Keruspe's blag


Various free software hacking stuff

Manage you critical configuration files with git

by Marc-Antoine Perennou on January 21, 2013

Tagged as: sysadmin, git.

A few months ago, I decided to track my configuration files using git, which I use for pretty much everything now.

The problem I had to face is that some of them contain passwords, so I couldn’t let them as is.

Setting up the test environment

keruspe@Lou ~/tmp % mkdir test.git && cd test.git && git init --bare && cd ..
Initialized empty Git repository in /home/keruspe/tmp/test.git/
keruspe@Lou ~/tmp % mkdir test && cd test && git init
Initialized empty Git repository in /home/keruspe/tmp/test/.git/
keruspe@Lou ~/tmp/test (git)-[master] % git remote add origin ../test.git 

Ok, we now have a remote repository in ~/tmp/test.git and a working directory in ~/tmp/test

Configuring the working directory to be “password-safe”

keruspe@Lou ~/tmp/test (git)-[master] % git config filter.password.clean "sed -e 's/mypassword/@PASSWORD@/' -e 's/anotherpassword/@PASSWORD2@/'"
keruspe@Lou ~/tmp/test (git)-[master] % git config filter.password.smudge "sed -e 's/@PASSWORD@/mypassword/' -e 's/@PASSWORD2@/anotherpassword/'"
keruspe@Lou ~/tmp/test (git)-[master] % cat > .git/info/attributes << EOF
myconf.conf filter=password

Ok, what’s going on there?

I’m creating a filter which I call “password”. A filter consist of two functions:

* clean is called on each file when you're committing, before creating the git objects corresponding to your commit.
* smudge is called when you checkout, each time git is recreating your working directory from the git objects.

You can note that this is not an in-place edition with sed, since I did not add the -i argument, these commands are called during a piping process, not directly on files.

I then create a .git/info/attributes file, in which I tell git to use my brand new “filter” password for the file myconf.conf. You can use any pattern that git understands here, and can obviously add multiple lines.


Let’s now create the myconf.conf file we mentioned earlier, let’s push it to the remote repository, and clone it from anywhere else, to see the result.

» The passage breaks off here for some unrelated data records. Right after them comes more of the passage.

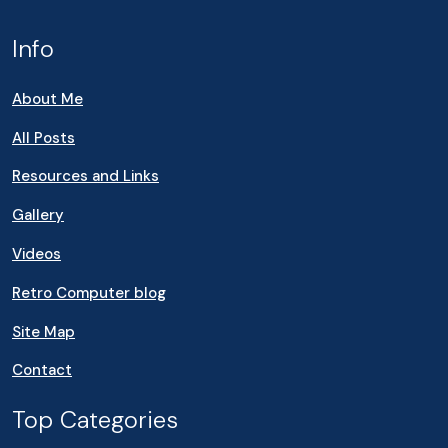
Info
About Me
All Posts
Resources and Links
Gallery
Videos
Retro Computer blog
Site Map
Contact
Top Categories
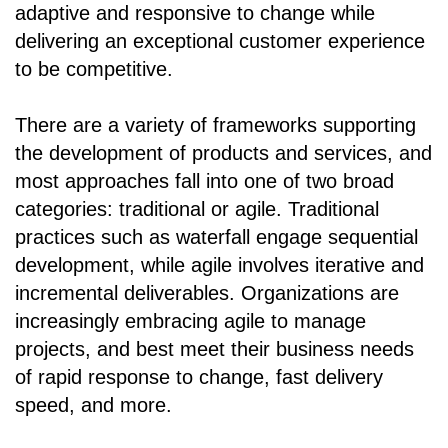
adaptive and responsive to change while
delivering an exceptional customer experience
to be competitive.
There are a variety of frameworks supporting
the development of products and services, and
most approaches fall into one of two broad
categories: traditional or agile. Traditional
practices such as waterfall engage sequential
development, while agile involves iterative and
incremental deliverables. Organizations are
increasingly embracing agile to manage
projects, and best meet their business needs
of rapid response to change, fast delivery
speed, and more.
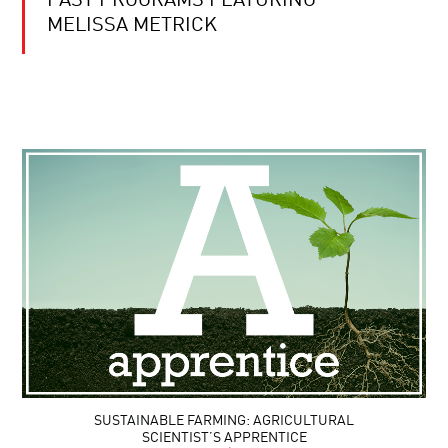
PAST PROGRAMS FEATURING
MELISSA METRICK
SUSTAINABLE FARMING: AGRICULTURAL
SCIENTIST’S APPRENTICE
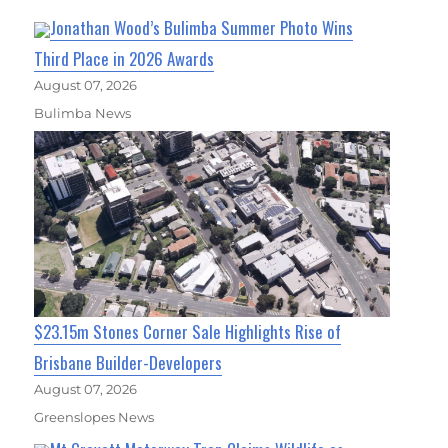
Jonathan Wood’s Bulimba Summer Photo Wins
Third Place in 2026 Awards
August 07, 2026
Bulimba News
$23.15m Stones Corner Sale Highlights Rise of
Brisbane Builder-Developers
August 07, 2026
Greenslopes News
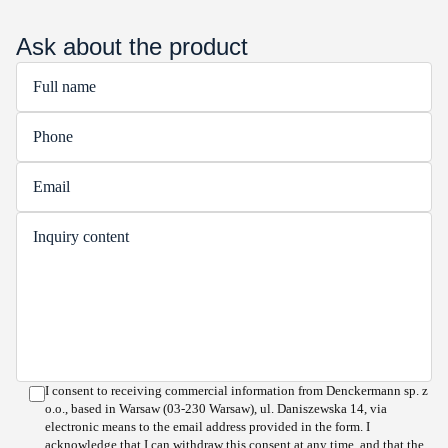
Ask about the product
I consent to receiving commercial information from Denckermann sp. z
o.o., based in Warsaw (03-230 Warsaw), ul. Daniszewska 14, via
electronic means to the email address provided in the form. I
acknowledge that I can withdraw this consent at any time, and that the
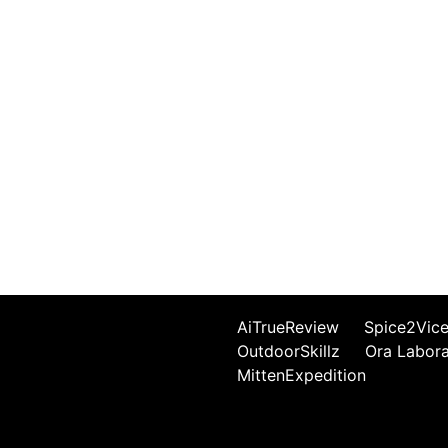
AiTrueReview
Spice2Vic
OutdoorSkillz
Ora Labor
MittenExpedition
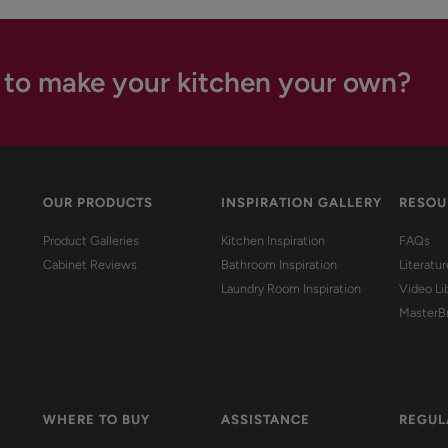
 to make your kitchen your own?
OUR PRODUCTS
INSPIRATION GALLERY
RESOU
Product Galleries
Kitchen Inspiration
FAQs
Cabinet Reviews
Bathroom Inspiration
Literatu
Laundry Room Inspiration
Video Li
MasterB
WHERE TO BUY
ASSISTANCE
REGUL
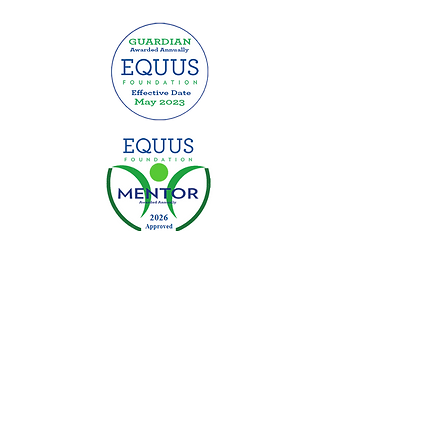
This website was made possible by
grants from:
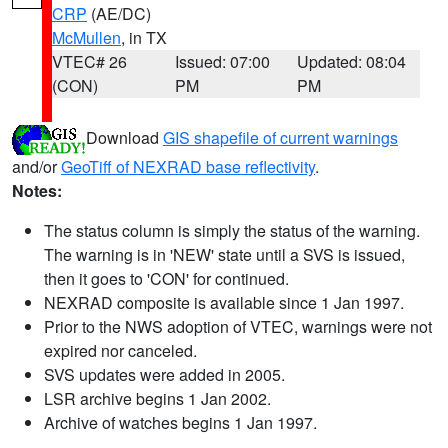
CRP
(AE/DC)
McMullen
, in TX
VTEC# 26
Issued: 07:00
Updated: 08:04
(CON)
PM
PM
Download
GIS shapefile of current warnings
and/or
GeoTiff of NEXRAD base reflectivity
.
Notes:
The status column is simply the status of the warning.
The warning is in 'NEW' state until a SVS is issued,
then it goes to 'CON' for continued.
NEXRAD composite is available since 1 Jan 1997.
Prior to the NWS adoption of VTEC, warnings were not
expired nor canceled.
SVS updates were added in 2005.
LSR archive begins 1 Jan 2002.
Archive of watches begins 1 Jan 1997.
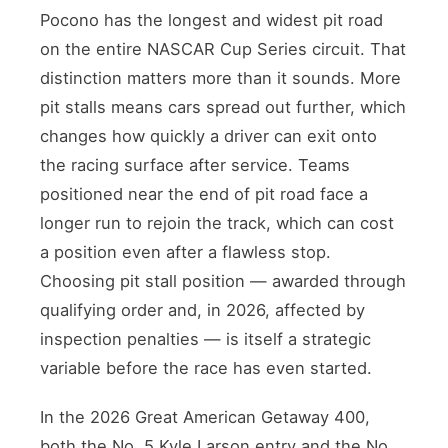
Pocono has the longest and widest pit road
on the entire NASCAR Cup Series circuit. That
distinction matters more than it sounds. More
pit stalls means cars spread out further, which
changes how quickly a driver can exit onto
the racing surface after service. Teams
positioned near the end of pit road face a
longer run to rejoin the track, which can cost
a position even after a flawless stop.
Choosing pit stall position — awarded through
qualifying order and, in 2026, affected by
inspection penalties — is itself a strategic
variable before the race has even started.
In the 2026 Great American Getaway 400,
both the No. 5 Kyle Larson entry and the No.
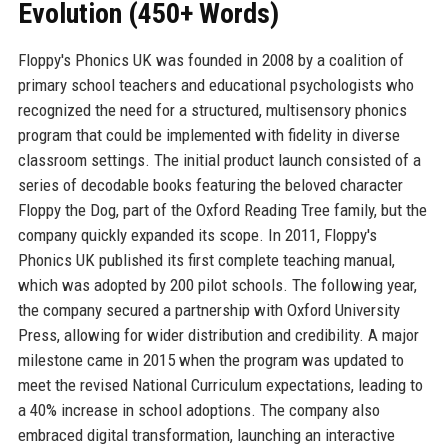
Evolution (450+ Words)
Floppy's Phonics UK was founded in 2008 by a coalition of
primary school teachers and educational psychologists who
recognized the need for a structured, multisensory phonics
program that could be implemented with fidelity in diverse
classroom settings. The initial product launch consisted of a
series of decodable books featuring the beloved character
Floppy the Dog, part of the Oxford Reading Tree family, but the
company quickly expanded its scope. In 2011, Floppy's
Phonics UK published its first complete teaching manual,
which was adopted by 200 pilot schools. The following year,
the company secured a partnership with Oxford University
Press, allowing for wider distribution and credibility. A major
milestone came in 2015 when the program was updated to
meet the revised National Curriculum expectations, leading to
a 40% increase in school adoptions. The company also
embraced digital transformation, launching an interactive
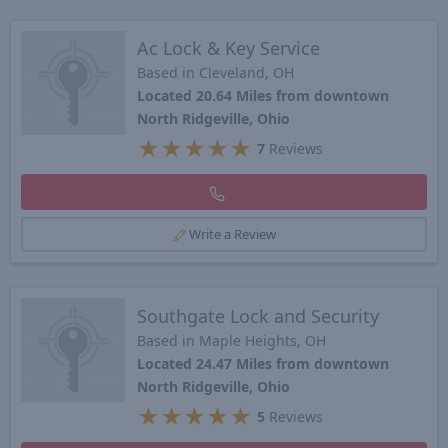
Ac Lock & Key Service
Based in Cleveland, OH
Located 20.64 Miles from downtown
North Ridgeville, Ohio
★
★
★
★
★
7
Reviews
Write a Review
Southgate Lock and Security
Based in Maple Heights, OH
Located 24.47 Miles from downtown
North Ridgeville, Ohio
★
★
★
★
★
5
Reviews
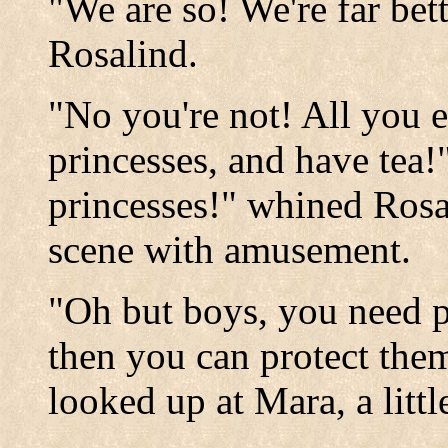
"We are so! We're far bett
Rosalind.
"No you're not! All you e
princesses, and have tea
princesses!" whined Ros
scene with amusement.
"Oh but boys, you need pr
then you can protect the
looked up at Mara, a littl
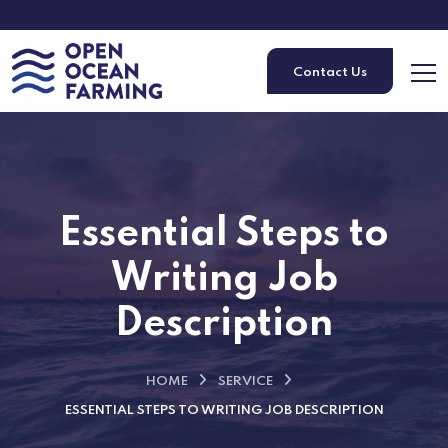
Contact Us
Essential Steps to
Writing Job
Description
HOME
SERVICE
ESSENTIAL STEPS TO WRITING JOB DESCRIPTION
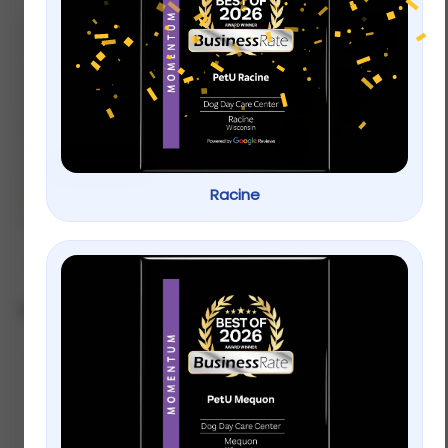
new
Let’s Play! Toys
for your pets.
Shop now
Racine
Showing 13–24 of 28 results
Default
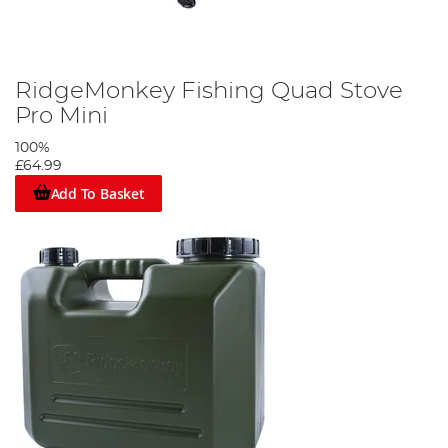
RidgeMonkey Fishing Quad Stove
Pro Mini
100%
£64.99
Add To Basket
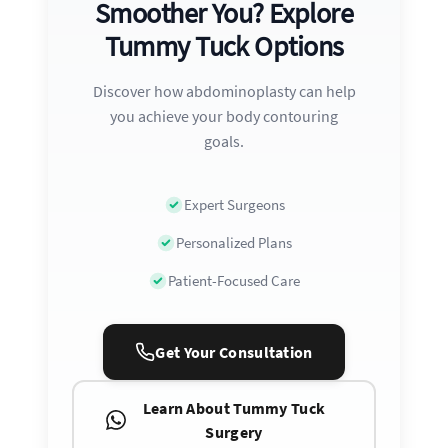
Smoother You? Explore
Tummy Tuck Options
Discover how abdominoplasty can help
you achieve your body contouring
goals.
Expert Surgeons
Personalized Plans
Patient-Focused Care
Get Your Consultation
Learn About Tummy Tuck
Surgery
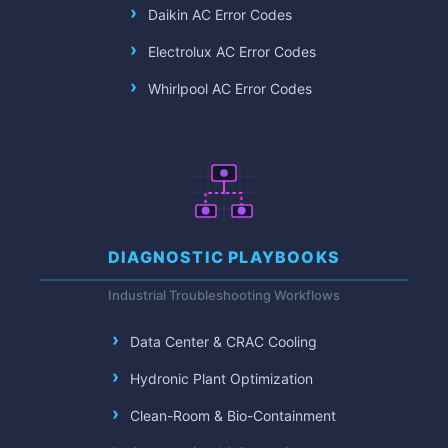
Daikin AC Error Codes
Electrolux AC Error Codes
Whirlpool AC Error Codes
DIAGNOSTIC PLAYBOOKS
Industrial Troubleshooting Workflows
Data Center & CRAC Cooling
Hydronic Plant Optimization
Clean-Room & Bio-Containment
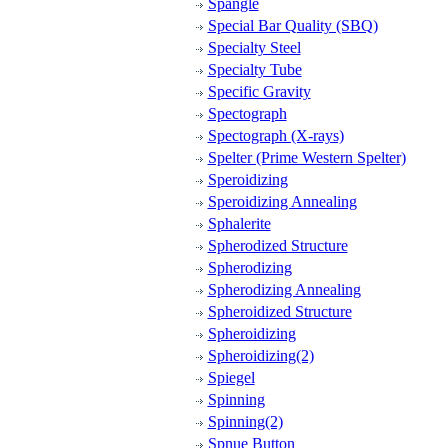
Spangle
Special Bar Quality (SBQ)
Specialty Steel
Specialty Tube
Specific Gravity
Spectograph
Spectograph (X-rays)
Spelter (Prime Western Spelter)
Speroidizing
Speroidizing Annealing
Sphalerite
Spherodized Structure
Spherodizing
Spherodizing Annealing
Spheroidized Structure
Spheroidizing
Spheroidizing(2)
Spiegel
Spinning
Spinning(2)
Spnue Button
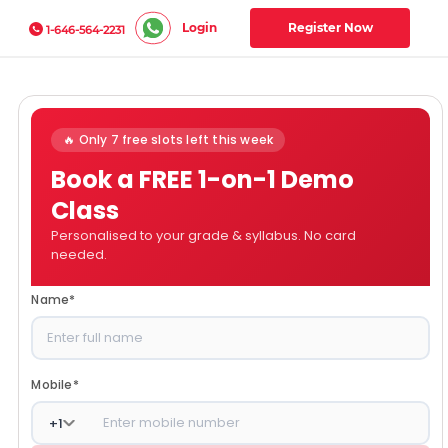
Login
Register Now
1-646-564-2231
🔥 Only 7 free slots left this week
Book a FREE 1-on-1 Demo
Class
Personalised to your grade & syllabus. No card
needed.
Name
*
Mobile
*
+
1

keruspe@Lou ~/tmp/test (git)-[master] % cat > myconf.conf << EOF
user = johndoe
password = mypassword
bddurl = root:anotherpassword@mysql.local
keruspe@Lou ~/tmp/test (git)-[master] % git add myconf.conf && git commit -m "initial config" && git push origin master
[master (root-commit) 46153a1] initial config
 1 file changed, 3 insertions(+)
 create mode 100644 myconf.conf
Counting objects: 3, done.
Delta compression using up to 8 threads.
Compressing objects: 100% (2/2), done.
Writing objects: 100% (3/3), 283 bytes, done.
Total 3 (delta 0), reused 0 (delta 0)
To ../test.git
 * [new branch]      master -> master
keruspe@Lou ~/tmp/test (git)-[master] % cd ..
keruspe@Lou ~/tmp % git clone test.git test2
Cloning into 'test2'...
keruspe@Lou ~/tmp % cat test/myconf.conf
user = johndoe
password = mypassword
bddurl = root:anotherpassword@mysql.local
keruspe@Lou ~/tmp % cat test2/myconf.conf
user = johndoe
password = @PASSWORD@
bddurl = root:@PASSWORD2@@mysql.local

As you can see, in my ~/tmp/test working directory, where I have my filter set up, nothing has changed at all, whereas in the brand new clone ~/tmp/test2 (and thus, in the server), all my passwords are masked and are not accessible. This way, you can track your configuration files using git and sharing it with other without even thinking of your passwords, as long as everything is in your filter.